Order. Face it. You like it. You crave it. You are an example of it when you are healthy. Order.
Think of its forms, the forms of order. There’s control that is manifest in imposing will upon thing, process, and life. Problem is that any control that imposes order is difficult to control. Permanent control is impossible. Fallen dictators attest to the process. Incarcerated abusive spouses attest, also. We like personal control while we disdain the control of and by others. Yet, there’s that underlying desire for personal and social order that gives us meaning and security.
There is also some natural physical order, order in origin beyond conscious control that is manifest in, for example, the evolution of a mature temperate forest. The ecology evolves under checks and balances that display no consciousness. Problem is that any order involving some equilibrium is, in reaching equilibrium, already on the verge of disequilibrium, on the verge of some disorder. And every overarching and macro order might span specific micro disorders. One has to go to the quantum level to see some undisturbed order, the elements in their columns and rows of the periodic table. If disorder occurs there or in the four fundamental forces, then it’s goodbye to all order. Change the strength of the gravitational or electromagnetic forces, and you make an un-makeable universe.
So, we live in a world with at least two kinds of order: Natural and anthropogenic. We can do little more than disrupt the natural kind by cutting down forests, for example, or by splitting the atom. Yes, we are disorderers, but one could argue that we, like everything “natural”—everything that is in the universe—are part of the natural order. That makes our disordering Nature ironically part of the natural order.
There’s little doubt that anthropogenic order is the product of conscious control. Our difficulty in maintaining it lies in our twofold psychic nature: A conscious nature and an unconscious one driven by, well, you name it: Everything from hormones to cultural archetypes, from pressure to survive to ennui, or from natural disasters to sunny, low-humidity days under blue skies above green grass.
Countering an ordered life is the disordered one, and little in human makeup disorders more than depression. During the tenure of depression care fades, energy wanes in some entropic fashion, and even the craving for order—and, thus, release from depression—dissipates like a cloud above a whistling teapot. Depression is the antithesis of order. Depression is an amorphous place. It is a disordered one because it scatters what once was both regular and, like the elements, periodic.

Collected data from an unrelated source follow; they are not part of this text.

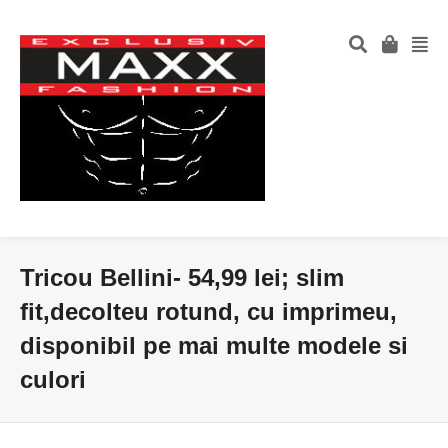
Tricou Bellini- 54,99 lei; slim
fit,decolteu rotund, cu imprimeu,
disponibil pe mai multe modele si
culori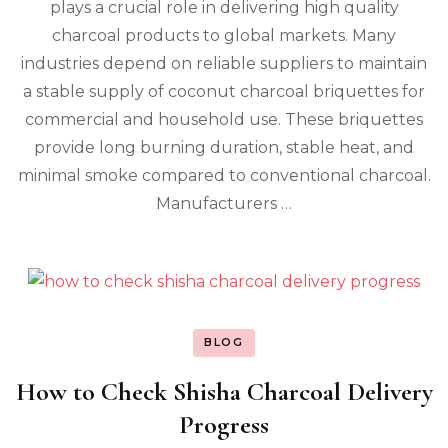
Charcoal
plays a crucial role in delivering high quality
Briquette
charcoal products to global markets. Many
Supply
Company
industries depend on reliable suppliers to maintain
a stable supply of coconut charcoal briquettes for
commercial and household use. These briquettes
provide long burning duration, stable heat, and
minimal smoke compared to conventional charcoal.
Manufacturers …
BLOG
How to Check Shisha Charcoal Delivery
Progress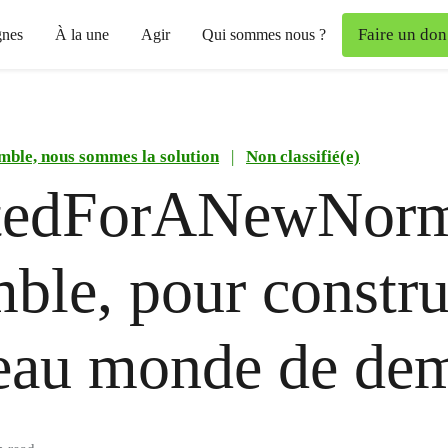
Faire un don
nes
À la une
Agir
Qui sommes nous ?
mble, nous sommes la solution
|
Non classifié(e)
tedForANewNorm
ble, pour constru
eau monde de dem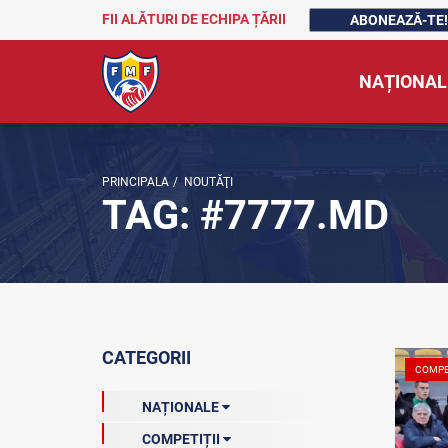
FII ALĂTURI DE ECHIPA ȚĂRII
ABONEAZĂ-TE!
NAȚIONAL
PRINCIPALA
/
NOUTĂŢI
TAG: #7777.MD
CATEGORII
COMPE
NAȚIONALE
COMPETIȚII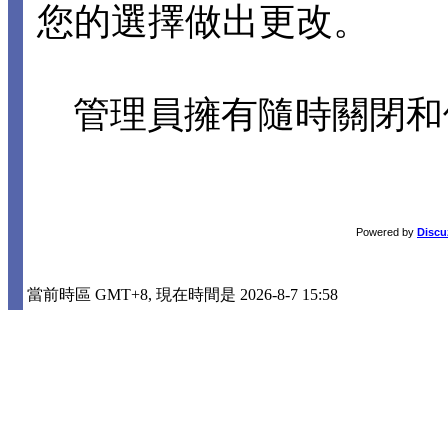
您的選擇做出更改。
管理員擁有隨時關閉和
Powered by
Discu
當前時區 GMT+8, 現在時間是 2026-8-7 15:58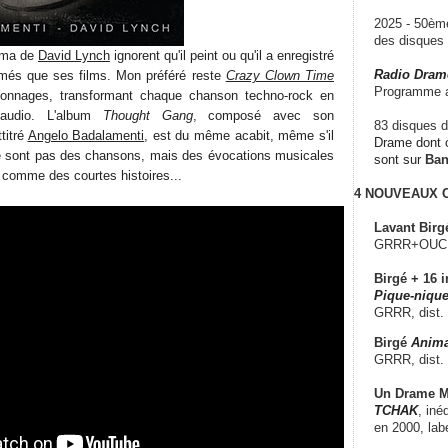
2025 - 50è
des disque
éma de
David Lynch
ignorent qu'il peint ou qu'il a enregistré
Radio Dram
umés que ses films. Mon préféré reste
Crazy Clown Time
Programme a
sonnages, transformant chaque chanson techno-rock en
 audio. L'album
Thought Gang
, composé avec son
83 disques d
titré
Angelo Badalamenti
, est du même acabit, même s'il
Drame dont c
ne sont pas des chansons, mais des évocations musicales
sont sur
Ba
comme des courtes histoires...
4 NOUVEAUX
Lavant Birg
GRRR+OUCH!,
Birgé + 16 i
Pique-nique
GRRR, dist.
Birgé
Anima
GRRR, dist.
Un Drame Mu
TCHAK
, iné
en 2000, lab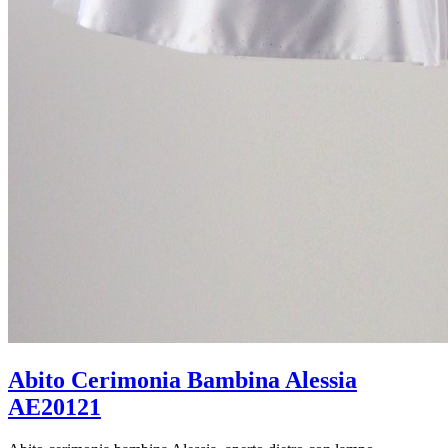
Abito Cerimonia Bambina Alessia
AE20121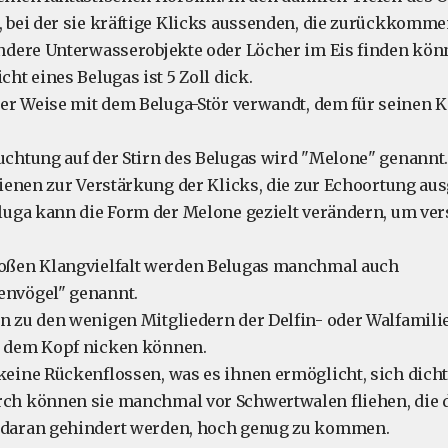
, bei der sie kräftige Klicks aussenden, die zurückkomm
andere Unterwasserobjekte oder Löcher im Eis finden kön
cht eines Belugas ist 5 Zoll dick.
iner Weise mit dem Beluga-Stör verwandt, dem für seinen 
uchtung auf der Stirn des Belugas wird "Melone" genannt
dienen zur Verstärkung der Klicks, die zur Echoortung au
eluga kann die Form der Melone gezielt verändern, um ve
oßen Klangvielfalt werden Belugas manchmal auch
nvögel" genannt.
 zu den wenigen Mitgliedern der Delfin- oder Walfamilie
 dem Kopf nicken können.
keine Rückenflossen, was es ihnen ermöglicht, sich dicht
ch können sie manchmal vor Schwertwalen fliehen, die 
 daran gehindert werden, hoch genug zu kommen.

Do you find it at least a bit interesting that depression, the harbinger of disorder, is ironically periodic. How can we characterize it: Waxing and waning, coming and going, rising and falling? Or, at least its effects seem so. Order in disorder. Isn’t that just like our human world? We can’t even mess up messing up.
Is there some solution to the disorder of depression? Let me throw something out there: Put something in order, anything: Pencils on a desk, socks in a drawer, food in the refrigerator. Step back. Look at the product of ordering. Think about the process of putting some things in order, making micro-order beneath overarching macro-disorder. Calendars might work. Even the depressed can see dates on which something will happen. Organize a week. “Eat salad on Monday; eat cereal on Tuesday” or “Take out garbage on Monday; do laundry on Tuesday.” Micro-order within weeklong macro-disorder.

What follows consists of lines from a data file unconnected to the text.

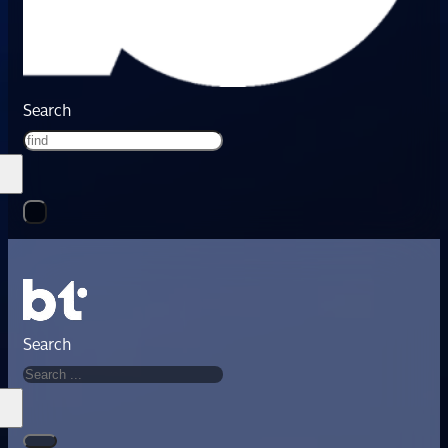
Search
Search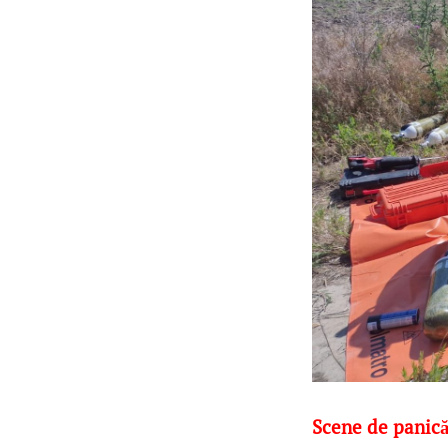
Scene de panică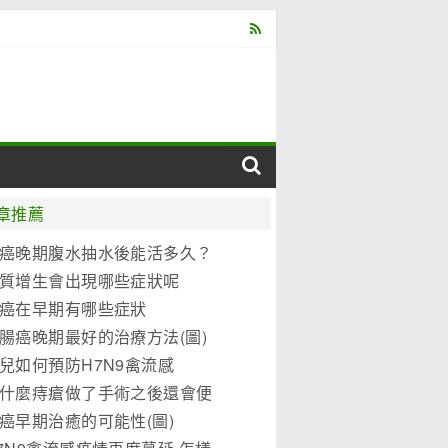
章推薦
癌晚期腹水抽水後能活多久？
質增生會出現哪些症狀呢
癌在早期有哪些症狀
腸癌晚期最好的治療方法(圖)
兒如何預防H7N9禽流感
什麼痔瘡做了手術之後還會便
？
癌早期治癒的可能性(圖)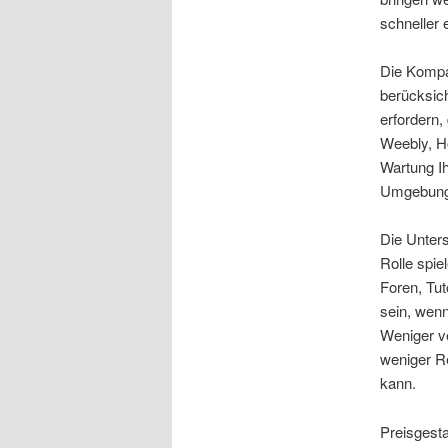
schneller 
Die Kompat
berücksic
erfordern
Weebly, Ho
Wartung Ih
Umgebung
Die Unter
Rolle spie
Foren, Tut
sein, wen
Weniger ve
weniger R
kann.
Preisgesta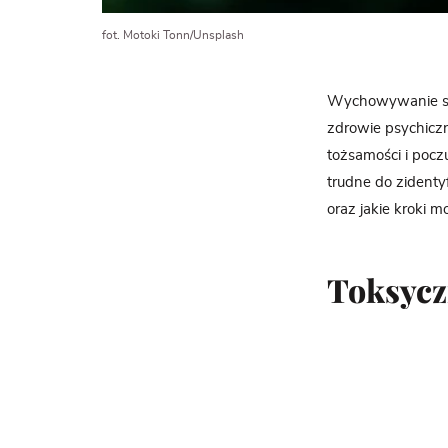
fot. Motoki Tonn/Unsplash
Wychowywanie si
zdrowie psychiczn
tożsamości i pocz
trudne do zidenty
oraz jakie kroki
Toksycz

Too simple? We can guess that no logical argument will reduce depression. Most people enduring depression know they are depressed. But being in a place of disorder makes changing attitude difficult. Some of the depressed might not realize they stand in an amorphous place, however. There’s no way to force someone to care about a disordered existence. But a little bit of ordering might just open the door to a more ordered life while escaping the periodic disorder of depression.
Think of it as a Linnaean problem, you know, doing what Linnaeus did, looking at the vast diversity of life and figuring out how to place it into kingdoms, phyla, classes, orders, families, genera, and species. He had an overwhelming task. Life seemed disordered with all its strange animals and plants. But starting with some basics, such as those categories that define the kingdoms was a start. And the phyla next. Grouping them, he saw further arrangements from the classes on down. And the process might have been at times, inductive. This species seems most like that, and together they seem like another, and so on building to genera, families, and eventually to kingdoms. He must, like Mendeleev seeing an arrangement that made sense in periodicity have found some joy and satisfaction in seeing orderly relationships.
Depressed? Put something, anything in order. Then something else. And so on. The amorphous will morph into order, the antithesis of depression’s disorder.